When it becomes apparent in the lull of talk that the evening is coming to a close, Michael leans in close to Spock and says something that makes his eyes go wide, conflict clearly crossing his face. They talk back and forth a few times, too quiet to be heard by anybody else. In the end, Spock looks flustered, eyes moving rapidly across the room like he’s trying to find something to concentrate on. Perhaps Michael had pointed out something in the apartment…?

Finally, Spock’s eyes lock onto something, but only for a small moment before his eyes land on Jim. “Jim, I apologize in the way that I didn’t really allow us to ever talk before today. Sometimes, I have issues expressing myself and communicating. I know that it can make people think I don’t like them, but we’ve been eating lunch together for quite some time now, so I think that at least I didn’t give off that impression.”

Oh. An apology, and somewhere Jim isn’t wholly sure is necessary. “Hey, it’s not a problem Spock. Honestly, having quiet lunches with you can be great, no need to really chat it up.”

“I-” Spock closes his mouth quickly, turning to Michael and nudging her side. She gives his a soft smile before standing up and grabbing Tilly, taking them to what looks like her room. “I’m really not good at this. Like I said, I struggle with expressing myself, and that includes expressing my feelings. I want you to know that I genuinely did enjoy today, and it is directly because of your presence here in it. When I didn’t see you at lunch again, I was a little disappointed, and then I remembered we were going out, and it was all okay again.”

“I enjoyed today as well, Spock,” Jim smiles, gently. Inside, he’s a little giddy. This is double confirmation that Spock doesn’t hate him.

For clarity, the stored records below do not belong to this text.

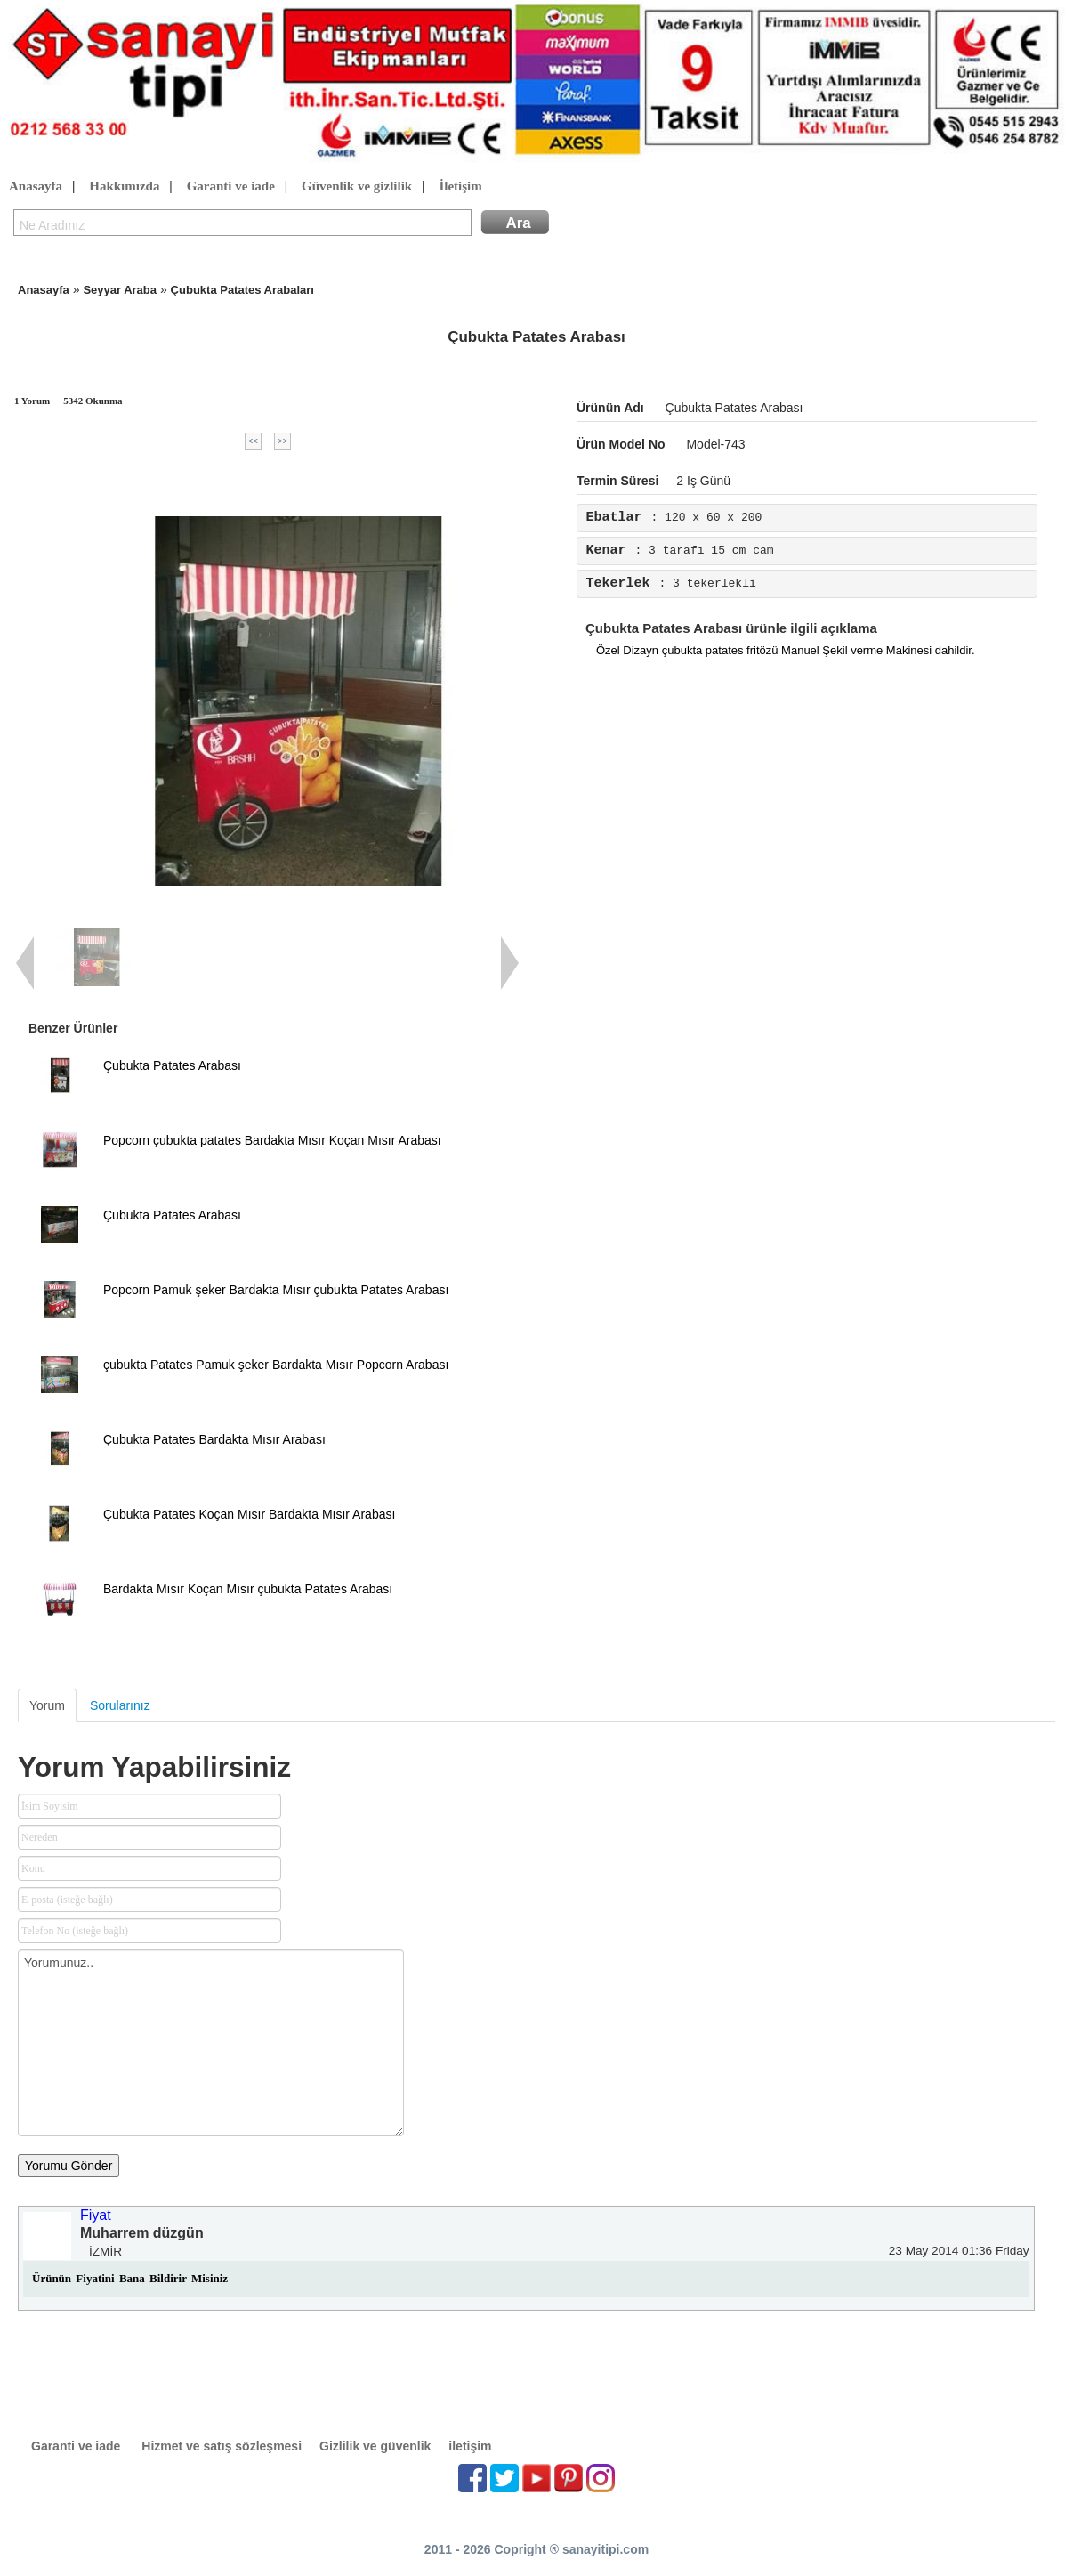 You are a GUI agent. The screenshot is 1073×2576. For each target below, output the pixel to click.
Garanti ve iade (231, 187)
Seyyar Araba (120, 289)
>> (282, 441)
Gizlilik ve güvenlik (375, 2446)
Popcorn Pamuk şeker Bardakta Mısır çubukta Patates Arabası (275, 1290)
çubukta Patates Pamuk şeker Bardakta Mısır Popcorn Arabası (275, 1364)
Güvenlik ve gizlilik (357, 187)
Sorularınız (120, 1705)
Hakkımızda (124, 187)
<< (253, 441)
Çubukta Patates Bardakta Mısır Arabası (214, 1439)
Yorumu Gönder (68, 2166)
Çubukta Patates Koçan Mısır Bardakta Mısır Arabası (249, 1514)
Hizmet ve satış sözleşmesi (221, 2446)
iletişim (469, 2446)
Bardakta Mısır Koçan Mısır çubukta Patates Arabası (247, 1589)
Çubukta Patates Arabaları (242, 289)
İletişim (460, 187)
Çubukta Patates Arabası (172, 1065)
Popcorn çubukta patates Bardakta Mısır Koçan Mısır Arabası (272, 1140)
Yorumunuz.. (211, 2042)
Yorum (47, 1705)
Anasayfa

Spock’s eyes go wide at the comment, and he looks like he just wants to get up and leave, but he stays still, looking back at Jim. “I’m trying to say that I enjoyed today more than just something normal like us eating together. Mostly because I think I like you as more than just someone to eat lunch with - more than just a friend.” Oh. Well, now Jim’s heart is suddenly racing. “I’ve felt this way for some time now, I think, but I wasn’t really sure what they were. I asked Michael about it, and she said that it sounded like I had a crush on you. Crushes fade. This didn’t.”

This didn’t. This, meaning now, currently, Spock is feeling something. “I don’t know what to really say, Spock, other than that I know for sure that I like you. A lot. More than just friends, I know that.”

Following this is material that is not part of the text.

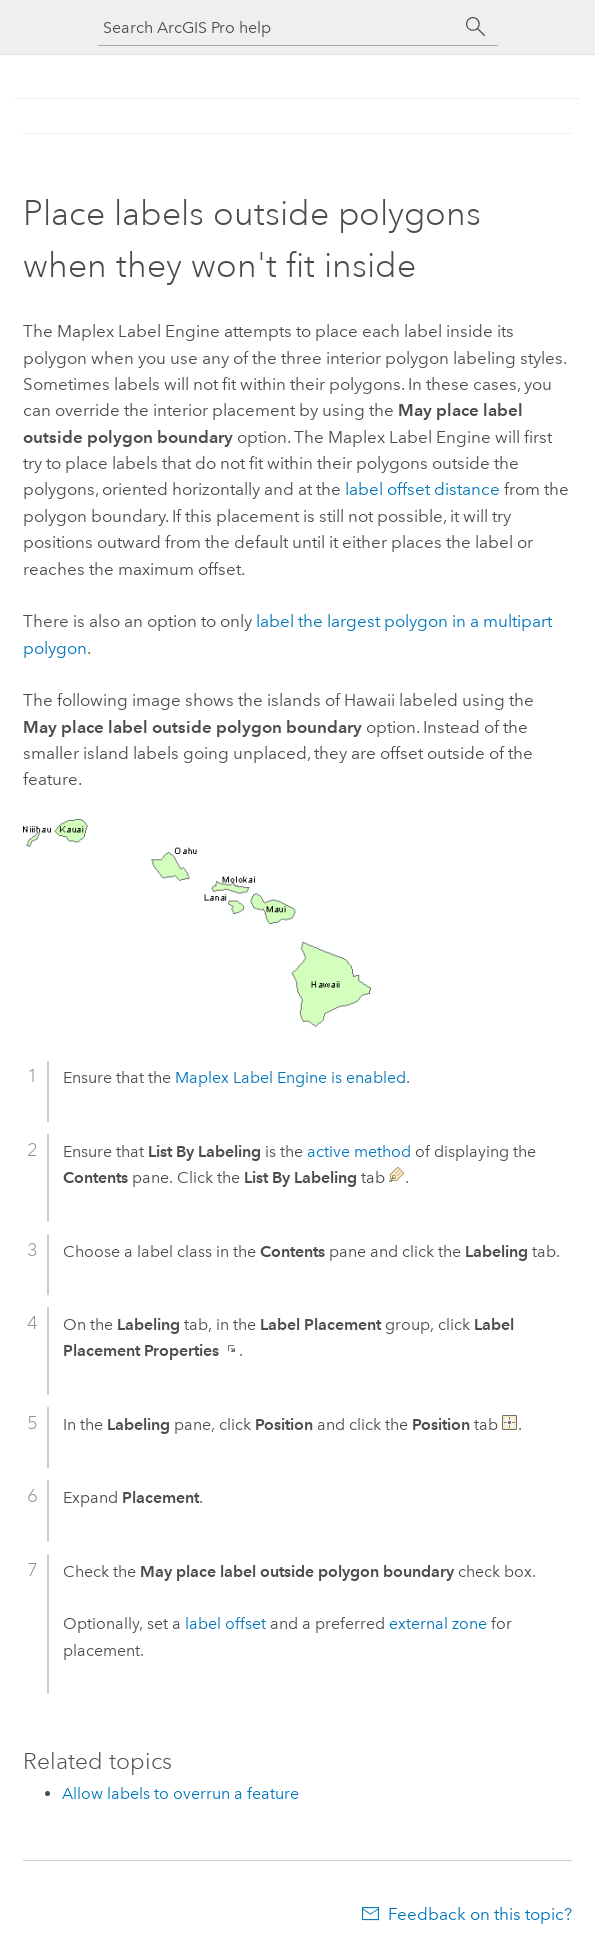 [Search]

“Oh.” It’s so simply, both breaking Jim’s heart and putting it back together. “That’s good, I think. I like you a lot as well. More than just friends.” More than just friends. Well, that’s good. Jim sure thinks that’s good. He likes a boy, and the boy likes him back. That’s more than he’s been able to say for a good couple of years.

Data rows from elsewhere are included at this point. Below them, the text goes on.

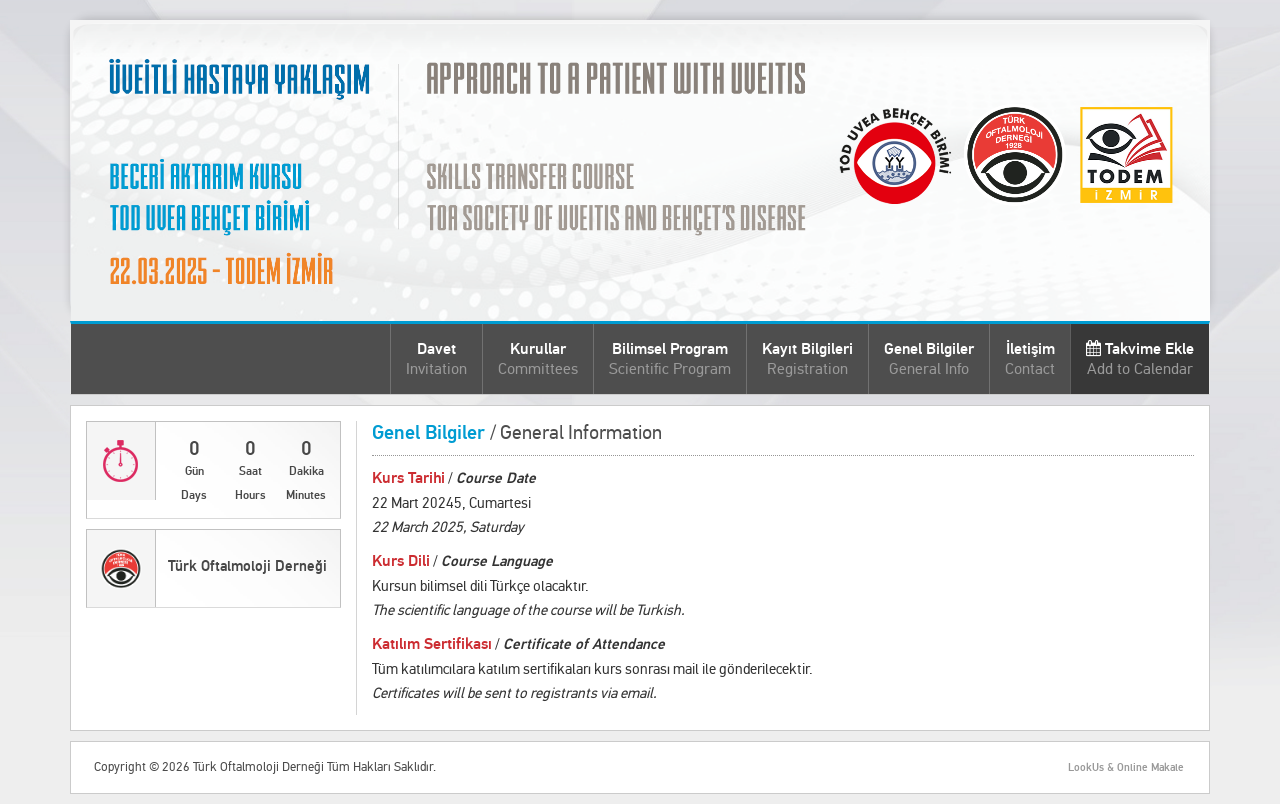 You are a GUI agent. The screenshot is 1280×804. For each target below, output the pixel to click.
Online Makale (1150, 767)
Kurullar (538, 358)
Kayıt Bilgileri (807, 358)
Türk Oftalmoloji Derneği (247, 566)
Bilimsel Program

Silence stretches between the two for what should be an awkward amount of time. The familiarity of just sitting with Spock, however, fills the space.

“Can I maybe hold your hand?” Spock asks out of absolutely nowhere.

Jim thinks he almost gets whiplash as he stands up so fast. “Yes, of course. If you don’t mind me sitting next to you on the couch.” Spock scoots over a little bit more to the corner patting the seat next to him. Great. “Great.”

Jim sits down slowly, conscious of the space between him and Spock as he grabs the hand that still sits there. And it feels nice in a way that Jim has missed. His past two relationships weren’t to centered around things like hand holding, but this is nice. It’s different, in a good way because Spock asked him specifically if he wanted to hold hands, which was kind of really adorable.

“Also, your shoulder is very comfortable,” Spock says softly.

Jim’s face heats up enough that he knows it goes red, a goofy grin fighting it’s way past any control he has. Yeah, he hopes Spock wants to hold hands often.